The rat stood upright, nudging a motionless Suttor with his foot. “Hecate was right,” said the rat. “ ‘You'll see,' she told me, ‘I'll pull on his oversized heartstrings and the big orange one will do whatever I say.' ” He laughed some more. “Oh, positively priceless!”

“Who's
Hecate
?”

“You really are stupid, aren't you?” asked the rat. “Hecate is Elvi. Your beloved little Elvi, the rat Juniper and the others knew from the old days, is long since dead—killed years ago when we were all forced onto that abysmal ship during the Great Flood. No one realized we were fighting for the other side—we were the enemy! Well, they soon learned! Hecate is
small and gray, just like that sugary Elvi was. I was glad the day we got rid of her, with her constant cheeriness.” He snickered. “They matched even down to their black eyes, they did. After we returned, the scorching Toscan sun was the perfect excuse for any changes in poor little Elvi's appearance.”

“I—I don't understand!”

“Of course you don't, you soft-headed lump. Elvi
is
Hecate—they are one and the same.” He pointed to the growling majors. “And this handsome lot, they're with me.”

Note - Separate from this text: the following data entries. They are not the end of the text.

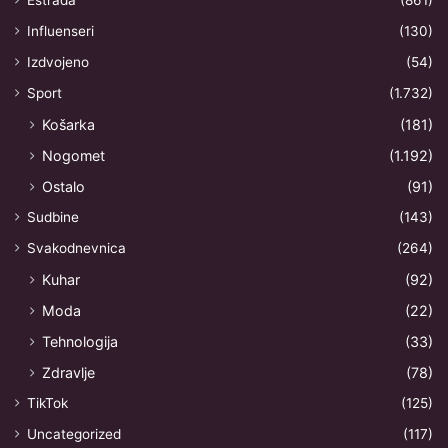
Estrada
(861)
Influenseri
(130)
Izdvojeno
(54)
Sport
(1.732)
Košarka
(181)
Nogomet
(1.192)
Ostalo
(91)
Sudbine
(143)
Svakodnevnica
(264)
Kuhar
(92)
Moda
(22)
Tehnologija
(33)
Zdravlje
(78)
TikTok
(125)
Uncategorized
(117)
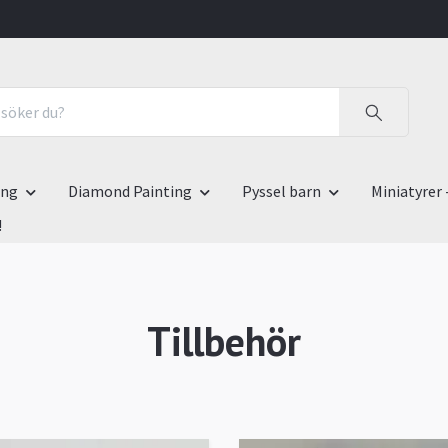
ing
Diamond Painting
Pyssel barn
Miniatyrer 
!
Tillbehör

“But I thought you were the guard—my brother's relief so he could go to the wedding.”

“Oh yes, the guard. That chap's going to have quite a headache when he wakes up—if he does at all. I made sure of that.” The rat vanished out the main door as he spoke, quickly returning with a large burlap sack. He dumped it on the ground, lethal weapons scattering everywhere. “You, young rat, have brought back the High Ministry—
Killdeer's
High Ministry. If you weren't so dense, I might bloody well thank you.”

Duncan began to shake uncontrollably. “The—the High Ministry? Killdeer?”

“You're looking at one of his lost majors—one who never had a chance to enjoy the easy life in the Catacombs. Me and my boys spent a decade on that wretched island with Hecate, biding our time. Now we're back to reclaim what is rightfully ours.” He shouted at the prisoners, who cursed and snarled from their cells. “Ready, lads? We've been waiting a long time for this!”

“Hurry, Major Ragwort!” Foiber called out. “I can't take another moment in here!”

“Yes!” added Schnauss. “Just let me at Juniper and his precious Council. I will rip them limb from filthy Loyalist limb!”

Ragwort wasted no more time. He unlocked the metal box
that held the keys to the cells, and snatched as many as he could in his claws. He leered menacingly at Duncan. “If I was you, lad, I'd
run
.”

The citizens murmured, all growing impatient as time ticked by. “We'll have to start without them,” whispered Juniper, glancing at the wedding official, who twitched his whiskers impatiently, rocking on his heels and huffing as he waited to begin the ceremony. “The guard relieving Suttor is probably running late. He and Duncan will be here soon, I'm sure.”

“But Suttor is one of my closet friends,” said Vincent, about to take his place at the altar. “I don't want to start without him.”

“I know, son, but these things happen. Suttor will understand. Lali has piles of food ready and waiting for the reception. She'll have all our heads if it gets cold.” He reached up and touched a purple flower dangling just above his head. “And Maddy will give us both twenty lashes if we leave these flowers to wilt any longer. Besides, single lads are more concerned with the festivities
after
the nuptials.” He winked. “It's the celebration that's special to them, dancing with a pretty girl or two.”